A ventricular septal defect (VSD) is a birth defect in the wall (septum) that separates the lower chambers of the heart. A VSD occurs in the womb when the wall does not fully develop, resulting in a hole that affects how blood travels through the heart. Depending on the hole’s size, further issues may develop. Adults may be diagnosed with a small VSD that went undetected as a child, or have the defect as a result of a heart attack. Most VSDs can be effectively treated, even if detected later in life.

  • Types

    There are four main types of VSDs, which are characterized by where the defect is located:

    • Conoventricular ventricular septal defect occurs when the defect is below the pulmonary and aortic valves.
    • Inlet ventricular septal defect occurs when the defect is close to where blood enters the ventricles through the tricuspid and mitral valves.
    • Muscular ventricular septal defect, the most common type, occurs when the defect is located in the lower, muscular part of the ventricular septum.
    • Perimembranous ventricular septal defect occurs when the defect is in the upper section of the ventricular septum.
  • Symptoms

    If you have a VSD, you most likely experienced the following symptoms as a child:

    • Frequent respiratory infections
    • Inability to gain weight
    • Paleness
    • Quick, hard breathing
    • Rapid heart rate
    • Shortness of breath

    Adults with a small, untreated defect may continue to experience shortness of breath.

  • Prevention

    Research is unclear of the exact cause of a VSD. Most cases appear to be genetic and cannot be prevented.
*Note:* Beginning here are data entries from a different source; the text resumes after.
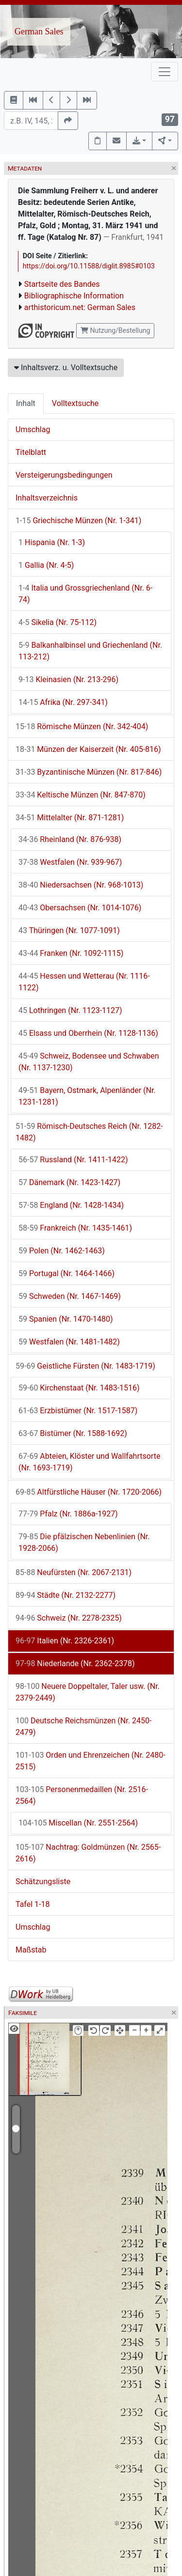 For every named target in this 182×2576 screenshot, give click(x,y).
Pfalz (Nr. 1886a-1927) (68, 1513)
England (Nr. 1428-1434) (71, 1205)
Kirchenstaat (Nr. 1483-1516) (79, 1387)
However, some adults do develop VSDs after a heart attack, so reducing your risk of a heart attack by eating healthfully and exercising may help.

  • Risk Factors

    You may be at greater risk of developing a VSD if:

    • Your mother drank alcohol or took antiseizure medicines during pregnancy.
    • You have a family member with the condition.
    • You experienced a heart attack as an adult.
  • Diagnosis

    • Clinical evaluation. Your healthcare provider will review your symptoms and look for signs of the condition. Your provider may use a stethoscope to detect a loud heart murmur, which is often the first step to receiving a diagnosis.
    • Echocardiogram. This type of test is commonly used to diagnose a VSD. An echocardiogram uses sound waves to generate pictures of the heart. The test will show the size of the hole in the heart and how much blood is flowing through the hole.
    • Imaging tests. A physician may order other tests to help confirm a diagnosis, including chest X-ray, heart MRI and electrocardiogram.
  • Treatment

    Most people born with a VSD have surgery to close the defect during infancy; however, a defect may be present in adults. If you experience endocarditis, which is a bacterial infection often resulting from a congenital heart defect, or low lung pressure, your physician may recommend repairing the defect with the following:

    • Cardiac catheterization. This process is a less invasive procedure to repair a VSD than traditional open-heart surgery. During this procedure, a thin tube called a catheter is inserted into the groin and guided to the heart to patch the hole.
    • Open-heart surgery. This is a common treatment to patch a defect, especially if the hole is large. A surgeon will sew both edges of the defect closed or patch the hole with a graft.
  • Follow-up Care

    Whether you received treatment as a child or as an adult, you will need routine visits with a cardiologist who has experience in adult congenital heart disease. The cardiologist will monitor for any possible complications and give instructions for care.